Bitterpit on apples
Sorry to hear your apples are suffering from Bitter pit.
Bitter pit is a disorder usually associated with an irregular supply of water, which prevents calcium being taken up and circulated around the tree. The problem is generally worse in seasons when there are fluctuations in rainfall and temperature and a shortage of water to trees at critical times during fruit development.
It is often more common on young, vigorously-growing trees, especially those fed heavily with nitrogen based fertilisers; but it can also develop on fairly old trees, especially culinary cultivars with large fruit. It is worth noting that excessive use of nitrogen, potassium and magnesium fertilisers can cause or exacerbate the problem. Some cultivars are more susceptible than others.
So what can you do about it?
Correct feeding and watering to maintain steady growth throughout the growing season is the key to reducing problems with bitter pit. Although to some extent this is out of your control in wet summers like we’ve just had.
Use a general-purpose, balanced fertiliser and avoid excessive feeding with nitrogen (such as sulphate of ammonia) or potassium-rich (such as sulphate of potash) fertilisers. Harrod Horticultural supplies Maxicrop Organic Plant Cal-Sea-Feed which would be ideal for your trees as it is rich in calcium and magnesium.

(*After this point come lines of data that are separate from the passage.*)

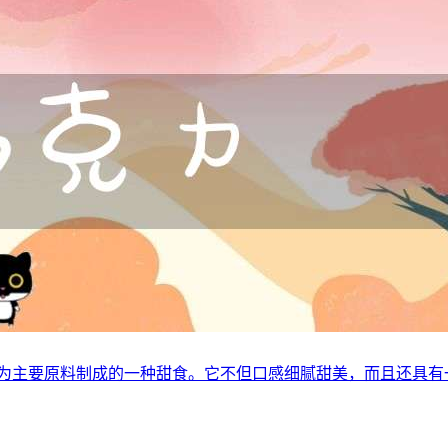
粉为主要原料制成的一种甜食。它不但口感细腻甜美，而且还具有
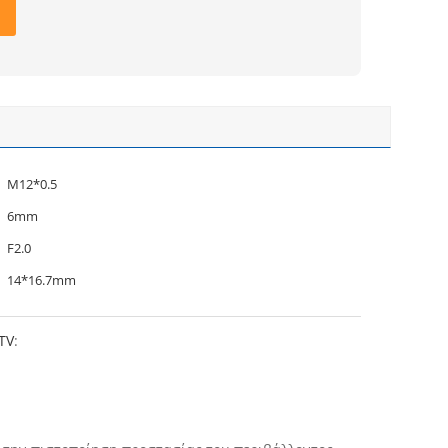
M12*0.5
6mm
F2.0
14*16.7mm
TV
:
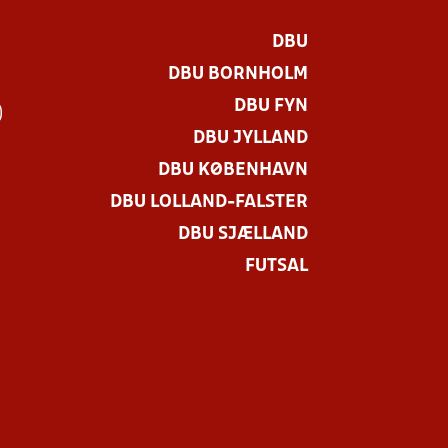
DBU
DBU BORNHOLM
DBU FYN
)
DBU JYLLAND
DBU KØBENHAVN
DBU LOLLAND-FALSTER
DBU SJÆLLAND
FUTSAL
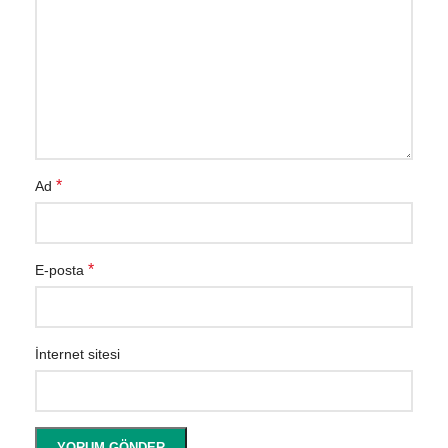
*
Ad
*
E-posta
İnternet sitesi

Install irrigation to maintain a uniform supply of water throughout dry periods and mulch to retain moisture in the soil around the tree. Strulch Garden mulch is an ideal product to use here.
Summer pruning of apple trees reduces the leaf area, which helps to control the vigour of trees and redirects calcium to fruits as well as foliage. Avoid heavy pruning.
Foliar sprays of calcium nitrate can be applied from mid-June to mid-September to increase the concentration of calcium within the developing apples.
I hope you find the information helpful and good luck with eradicating the bitter pit.